Auto bailouts more costly, less needed and less effective than Obama claims

Columnists across the political spectrum agree that the auto bailouts were a lot more costly, and a lot less justified, than their supporters have been willing to admit.

In the Wall Street Journal, David Skeel points out that the auto bailouts were much more costly than is commonly assumed.   The Obama Administration claims that taxpayers will ultimately lose only $14 billion from the bailouts of GM and Chrysler.  But as Skeel notes, that “$14 billion figure omits the cost of the previously accumulated tax losses GM can apply against future profits, thanks to a special post-bailout government gift. The ordinary rule is that these losses can only be preserved after bankruptcy if the company is restructured—not if it’s sold. By waiving this rule, the government saved GM at least $12 billion to $13 billion in future taxes, a large chunk of which . . . came straight out of taxpayers’ pockets.”

Moreover, the politicized way that the administration handled the bailouts (which fleeced bondholders and non-union retirees, leading veteran political commentator Michael Barone call it “gangster government”), had “indirect costs” that were even greater, sending the harmful “message that, if a politically important industry is in trouble, the government may step in” and rip off creditors.  As a result, “lenders will be very hesitant to extend credit under these conditions.  This will make it much harder, and much more costly, for a company in a politically sensitive industry to borrow money when it is in trouble.”

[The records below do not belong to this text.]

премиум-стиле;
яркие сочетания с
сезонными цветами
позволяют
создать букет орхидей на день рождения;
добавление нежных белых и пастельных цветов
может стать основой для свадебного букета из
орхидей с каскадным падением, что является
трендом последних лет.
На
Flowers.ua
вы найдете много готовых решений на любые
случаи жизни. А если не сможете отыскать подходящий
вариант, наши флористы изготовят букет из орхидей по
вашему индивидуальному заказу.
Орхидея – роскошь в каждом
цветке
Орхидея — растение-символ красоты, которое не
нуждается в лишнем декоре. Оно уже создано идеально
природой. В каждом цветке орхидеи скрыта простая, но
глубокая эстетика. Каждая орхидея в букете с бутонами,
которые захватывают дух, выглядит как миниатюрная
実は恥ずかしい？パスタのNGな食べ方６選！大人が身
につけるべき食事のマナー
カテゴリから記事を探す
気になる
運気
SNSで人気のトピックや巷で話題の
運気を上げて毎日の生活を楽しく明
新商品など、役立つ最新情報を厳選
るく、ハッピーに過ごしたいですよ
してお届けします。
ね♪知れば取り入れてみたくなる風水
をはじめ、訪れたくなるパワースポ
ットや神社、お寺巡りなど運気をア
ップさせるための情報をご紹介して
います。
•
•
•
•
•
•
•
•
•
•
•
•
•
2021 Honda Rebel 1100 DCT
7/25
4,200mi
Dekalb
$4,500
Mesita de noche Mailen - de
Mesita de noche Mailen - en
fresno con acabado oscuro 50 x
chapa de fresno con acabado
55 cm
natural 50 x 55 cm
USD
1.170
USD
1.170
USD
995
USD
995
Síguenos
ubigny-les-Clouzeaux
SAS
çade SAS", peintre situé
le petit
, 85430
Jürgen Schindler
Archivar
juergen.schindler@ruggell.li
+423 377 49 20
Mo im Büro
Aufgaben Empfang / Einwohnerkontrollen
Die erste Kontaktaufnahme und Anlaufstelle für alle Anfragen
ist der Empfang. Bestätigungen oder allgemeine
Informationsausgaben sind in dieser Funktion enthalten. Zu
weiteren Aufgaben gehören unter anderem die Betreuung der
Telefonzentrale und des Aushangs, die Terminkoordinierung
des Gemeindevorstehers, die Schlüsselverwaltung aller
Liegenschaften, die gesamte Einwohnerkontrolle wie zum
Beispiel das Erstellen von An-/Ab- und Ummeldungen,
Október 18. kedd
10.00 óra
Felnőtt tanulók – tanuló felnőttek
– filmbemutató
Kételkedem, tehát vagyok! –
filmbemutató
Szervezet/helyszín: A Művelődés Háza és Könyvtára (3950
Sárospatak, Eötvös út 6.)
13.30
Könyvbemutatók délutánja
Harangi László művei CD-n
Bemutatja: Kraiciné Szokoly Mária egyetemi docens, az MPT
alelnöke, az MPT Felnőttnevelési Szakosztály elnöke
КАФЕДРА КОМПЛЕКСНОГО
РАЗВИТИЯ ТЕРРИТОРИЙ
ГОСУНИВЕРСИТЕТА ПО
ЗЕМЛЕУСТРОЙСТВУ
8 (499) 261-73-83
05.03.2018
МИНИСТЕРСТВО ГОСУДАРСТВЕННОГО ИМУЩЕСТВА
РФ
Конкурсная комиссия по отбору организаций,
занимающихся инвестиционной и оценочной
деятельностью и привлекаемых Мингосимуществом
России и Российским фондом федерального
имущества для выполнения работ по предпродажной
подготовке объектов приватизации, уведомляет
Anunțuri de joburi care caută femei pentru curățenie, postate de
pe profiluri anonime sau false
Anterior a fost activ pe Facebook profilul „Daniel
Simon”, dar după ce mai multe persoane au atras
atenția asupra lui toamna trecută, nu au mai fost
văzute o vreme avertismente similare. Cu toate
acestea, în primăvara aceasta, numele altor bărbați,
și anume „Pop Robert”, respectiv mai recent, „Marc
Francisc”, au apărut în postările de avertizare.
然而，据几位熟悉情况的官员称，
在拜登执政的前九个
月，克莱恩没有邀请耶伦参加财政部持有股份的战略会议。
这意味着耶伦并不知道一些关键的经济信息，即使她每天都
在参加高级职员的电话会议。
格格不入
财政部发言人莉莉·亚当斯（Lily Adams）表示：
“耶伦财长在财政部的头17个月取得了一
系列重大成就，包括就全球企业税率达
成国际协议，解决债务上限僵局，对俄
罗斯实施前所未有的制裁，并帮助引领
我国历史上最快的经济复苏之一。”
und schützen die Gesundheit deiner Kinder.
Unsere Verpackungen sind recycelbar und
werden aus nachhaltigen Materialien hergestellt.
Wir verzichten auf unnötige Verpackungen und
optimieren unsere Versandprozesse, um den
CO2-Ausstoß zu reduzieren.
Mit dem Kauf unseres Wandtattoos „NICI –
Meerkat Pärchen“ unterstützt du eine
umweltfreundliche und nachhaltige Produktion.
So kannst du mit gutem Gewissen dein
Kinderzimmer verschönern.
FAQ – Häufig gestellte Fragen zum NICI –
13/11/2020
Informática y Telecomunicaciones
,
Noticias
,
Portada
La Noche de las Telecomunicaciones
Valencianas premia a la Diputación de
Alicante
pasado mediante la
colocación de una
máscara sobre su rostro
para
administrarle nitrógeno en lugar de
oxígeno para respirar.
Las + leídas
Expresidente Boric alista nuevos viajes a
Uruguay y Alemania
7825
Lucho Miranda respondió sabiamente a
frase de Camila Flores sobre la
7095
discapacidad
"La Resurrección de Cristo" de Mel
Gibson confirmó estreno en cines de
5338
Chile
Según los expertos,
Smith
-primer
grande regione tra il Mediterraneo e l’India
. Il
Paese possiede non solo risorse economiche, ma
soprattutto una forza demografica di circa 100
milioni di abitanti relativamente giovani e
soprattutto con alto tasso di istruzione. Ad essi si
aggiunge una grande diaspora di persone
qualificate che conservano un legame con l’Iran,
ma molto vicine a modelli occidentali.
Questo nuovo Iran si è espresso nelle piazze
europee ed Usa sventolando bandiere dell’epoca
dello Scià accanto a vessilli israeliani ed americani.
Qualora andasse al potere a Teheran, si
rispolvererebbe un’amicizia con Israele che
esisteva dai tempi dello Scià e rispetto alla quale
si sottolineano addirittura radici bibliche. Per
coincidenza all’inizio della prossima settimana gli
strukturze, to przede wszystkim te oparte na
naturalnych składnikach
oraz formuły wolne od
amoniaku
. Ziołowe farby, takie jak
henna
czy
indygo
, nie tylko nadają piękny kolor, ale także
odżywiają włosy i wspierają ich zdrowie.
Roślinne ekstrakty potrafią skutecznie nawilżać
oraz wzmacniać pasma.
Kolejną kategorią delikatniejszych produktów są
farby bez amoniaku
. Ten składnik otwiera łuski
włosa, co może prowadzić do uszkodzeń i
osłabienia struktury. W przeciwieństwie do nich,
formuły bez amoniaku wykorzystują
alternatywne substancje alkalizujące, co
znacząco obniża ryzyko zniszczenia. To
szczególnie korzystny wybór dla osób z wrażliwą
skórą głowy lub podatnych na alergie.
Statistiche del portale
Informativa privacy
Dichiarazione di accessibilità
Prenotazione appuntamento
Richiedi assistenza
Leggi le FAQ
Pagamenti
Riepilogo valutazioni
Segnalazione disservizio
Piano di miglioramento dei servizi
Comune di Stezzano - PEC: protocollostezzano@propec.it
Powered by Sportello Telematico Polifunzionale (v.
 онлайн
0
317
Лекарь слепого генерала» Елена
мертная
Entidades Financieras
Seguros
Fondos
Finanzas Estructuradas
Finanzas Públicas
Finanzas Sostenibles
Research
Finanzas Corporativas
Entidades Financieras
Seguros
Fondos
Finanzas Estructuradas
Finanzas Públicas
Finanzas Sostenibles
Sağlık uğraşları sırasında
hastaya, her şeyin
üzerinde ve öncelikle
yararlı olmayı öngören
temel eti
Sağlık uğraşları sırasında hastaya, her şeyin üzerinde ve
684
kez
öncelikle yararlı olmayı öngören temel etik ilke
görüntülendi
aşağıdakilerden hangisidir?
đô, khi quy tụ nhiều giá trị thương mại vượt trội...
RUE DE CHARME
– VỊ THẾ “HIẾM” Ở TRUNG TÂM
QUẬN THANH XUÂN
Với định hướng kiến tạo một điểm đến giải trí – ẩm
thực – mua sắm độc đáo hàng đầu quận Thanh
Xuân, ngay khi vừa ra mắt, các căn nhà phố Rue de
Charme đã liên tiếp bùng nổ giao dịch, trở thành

Moreover, the bailouts weren’t even needed to keep car factories running: “General Motors was a perfectly viable company that could have been restructured under the ordinary reorganization process.  . . .Although Chrysler wasn’t nearly so healthy, its best divisions—Jeep in particular—would have survived in a normal bankruptcy, either through restructuring or through a sale to a more viable company.”

The Washington Post’s Charles Lane notes that when Obama claims to have saved jobs through the bailout, he’s playing deceptive numbers games that take credit for jobs created by foreign companies.  Obama’s jobs figures cite jobs created by GM and Chrysler’s foreign competitors and their auto dealers, including “not only the Detroit 3, but also all of the plants operated by foreign car makers in the U.S., the entire supply chain and all car dealerships around the country!(Emphasis Lane’s.)

Obama’s misleading jobs figures bring to mind the Obama Administration’s previously-debunked claims about the $800 billion stimulus package, which it defended by citing imaginary jobs created in 440 non-existent Congressional districts, such as Arizona’s 15th and 86th districts.  Meanwhile, economists concluded that the stimulus had wiped out 550,000 jobs in the real world. 

The liberal-leaning Lane also notes that GM and Chrysler were artificially propped up by the Japanese earthquake and tsunami, “a natural disaster that crippled their Japanese competitors,” but still didn’t do that well despite that temporary advantage.  Their underlying weakness is made clear by the fact that Korean automakers snagged nearly twice as much of the market lost by Japanese automakers as U.S. automakers did.

Earlier, the Washington Post’s liberal editorial board admitted that the Chrysler bailout was a mistake, and that many autoworker jobs would have survived even without a bailout.

Recently-released documents show that the Obama Administration previously deceived the public about the costs and consequences of the GM bailout.